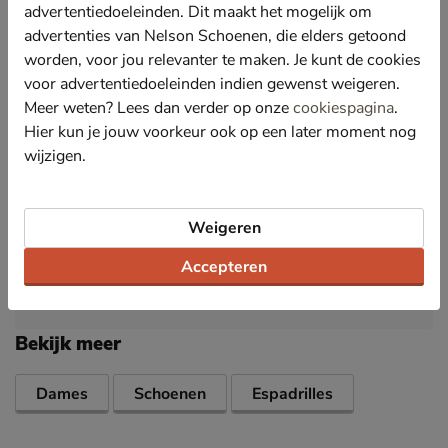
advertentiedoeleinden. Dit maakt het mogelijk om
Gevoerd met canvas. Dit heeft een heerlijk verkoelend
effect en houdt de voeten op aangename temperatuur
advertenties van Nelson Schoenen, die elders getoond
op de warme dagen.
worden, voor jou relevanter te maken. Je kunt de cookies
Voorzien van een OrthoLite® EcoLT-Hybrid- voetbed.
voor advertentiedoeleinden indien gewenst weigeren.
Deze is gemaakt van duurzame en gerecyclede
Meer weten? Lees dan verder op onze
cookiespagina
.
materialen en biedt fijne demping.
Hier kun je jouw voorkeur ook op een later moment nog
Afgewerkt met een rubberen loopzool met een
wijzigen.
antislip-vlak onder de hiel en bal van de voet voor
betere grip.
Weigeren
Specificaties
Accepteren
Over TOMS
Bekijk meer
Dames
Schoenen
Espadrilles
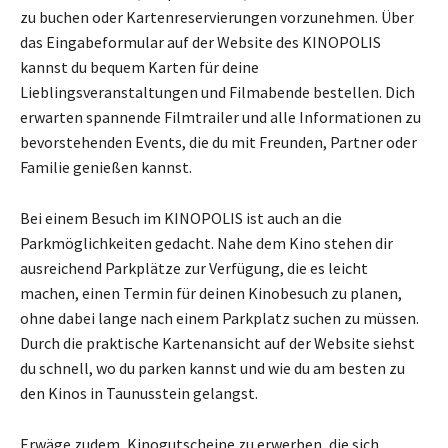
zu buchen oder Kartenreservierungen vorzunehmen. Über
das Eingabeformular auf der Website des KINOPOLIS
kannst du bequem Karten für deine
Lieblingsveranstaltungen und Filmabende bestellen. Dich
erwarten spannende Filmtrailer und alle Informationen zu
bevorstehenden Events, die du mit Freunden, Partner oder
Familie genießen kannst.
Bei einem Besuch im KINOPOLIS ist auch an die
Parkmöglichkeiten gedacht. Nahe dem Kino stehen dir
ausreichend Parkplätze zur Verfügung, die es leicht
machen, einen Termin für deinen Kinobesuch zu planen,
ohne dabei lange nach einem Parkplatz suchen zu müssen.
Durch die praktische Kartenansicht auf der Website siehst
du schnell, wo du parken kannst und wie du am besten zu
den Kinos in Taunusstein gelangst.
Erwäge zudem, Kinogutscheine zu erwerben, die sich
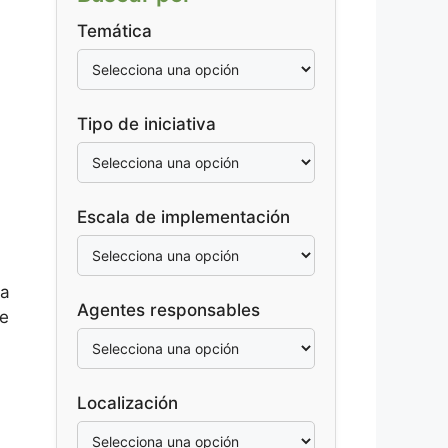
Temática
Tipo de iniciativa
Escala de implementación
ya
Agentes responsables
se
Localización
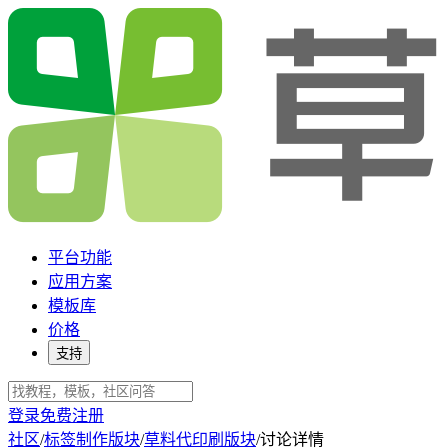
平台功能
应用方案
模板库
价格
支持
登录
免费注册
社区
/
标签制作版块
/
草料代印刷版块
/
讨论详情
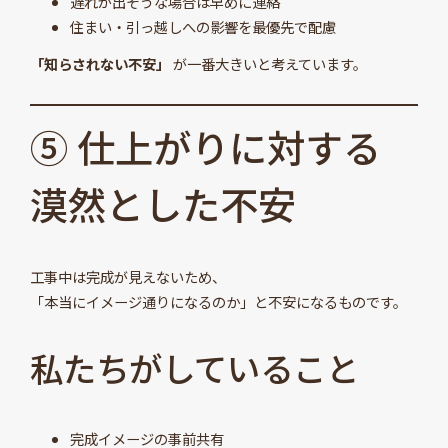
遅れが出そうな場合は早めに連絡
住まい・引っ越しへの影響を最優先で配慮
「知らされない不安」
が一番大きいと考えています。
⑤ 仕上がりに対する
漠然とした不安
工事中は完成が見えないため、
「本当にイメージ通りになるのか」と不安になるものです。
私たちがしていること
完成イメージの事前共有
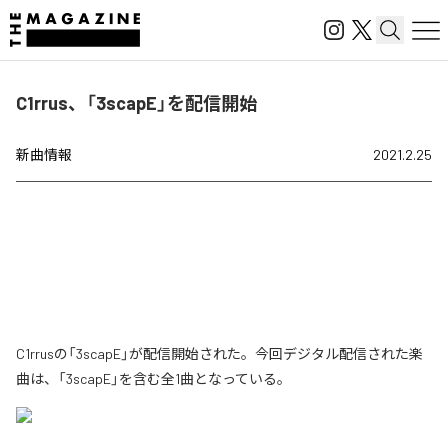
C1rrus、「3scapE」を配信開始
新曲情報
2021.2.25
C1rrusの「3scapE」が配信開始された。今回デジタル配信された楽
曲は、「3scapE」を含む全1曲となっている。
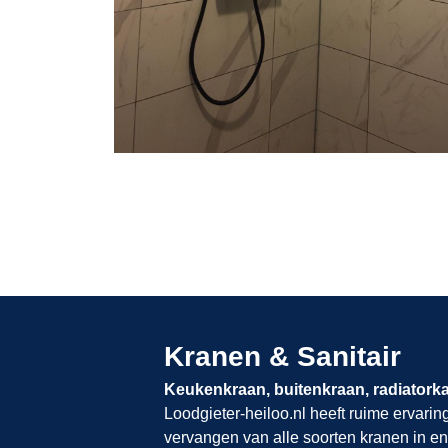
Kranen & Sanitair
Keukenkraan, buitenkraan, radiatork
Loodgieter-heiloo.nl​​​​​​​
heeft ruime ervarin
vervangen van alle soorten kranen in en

> _WORK TO COMPLETE_: Please return all lines above in which the string "heeft" is found.

> _FINAL ANSWER_:
Gevoerd met canvas. Dit heeft een heerlijk verkoelend
heeft ruime ervarin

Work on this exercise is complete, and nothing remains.